Toller looked beyond the milling group of Farlanders on the far side of the moat and saw a much greater force of them pouring through the gateway on the crater’s rim. The action at the bridge had bought the defenders some time, but a miserly amount, a period which could conveniently be measured in seconds—and they were going to be at their most vulnerable while trying to enter the ship.
Toller turned his attention to Wraker, wondering if the soft-spoken young pilot understood that he was dying, that his history book would never be written. Bloodstains were spreading swiftly in his rain-soaked clothing, from around the protruding handle of the Farlander sword, and he was becoming unsteady on his feet, but he managed to speak clearly.
“Toller, why are you wasting valuable time?” he said. “Go while the going is good.
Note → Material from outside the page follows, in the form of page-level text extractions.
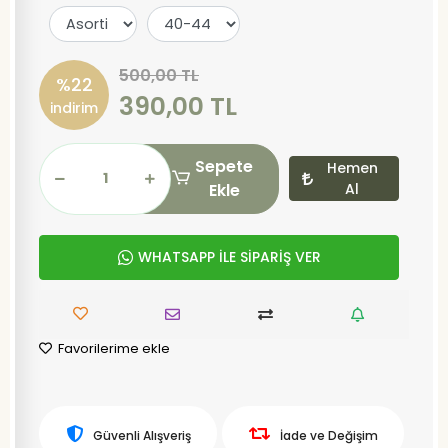
500,00 TL
%22
390,00 TL
indirim
Sepete
Hemen
Ekle
Al
WHATSAPP İLE SİPARİŞ VER
Favorilerime ekle
Güvenli Alışveriş
İade ve Değişim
I’m sorry I am unable to join you—but I have some unfinished business with our unprepossessing little friends.”
He turned at once and sank to his knees at the edge of the moat, placing his sword in readiness on the masonry beside him. Berise stood up, carried three loaded and charged muskets to Wraker and laid them with his sword. He looked around as if to say something to her, his eyes seeking hers, but she had already retrieved the fourth musket and had run to Bartan. She pushed Bartan, rousing him from his bemused state, and they both ran towards the waiting ship.
Toller hesitated. He saw two Farlanders leap out from the other side of the moat, their short legs pedalling the air as they strove for maximum distance. Even if the aliens were inept swimmers they would soon be able to make use of the strewn timbers of the bridge to cross the water barrier—all the more reason to abandon Wraker, who was already doomed, and get on board the spacecraft. Still unable to shake off the feeling that he was betraying a comrade, Toller turned and ran to where Berise and Bartan were waiting for him below the huge, enigmatic sphere.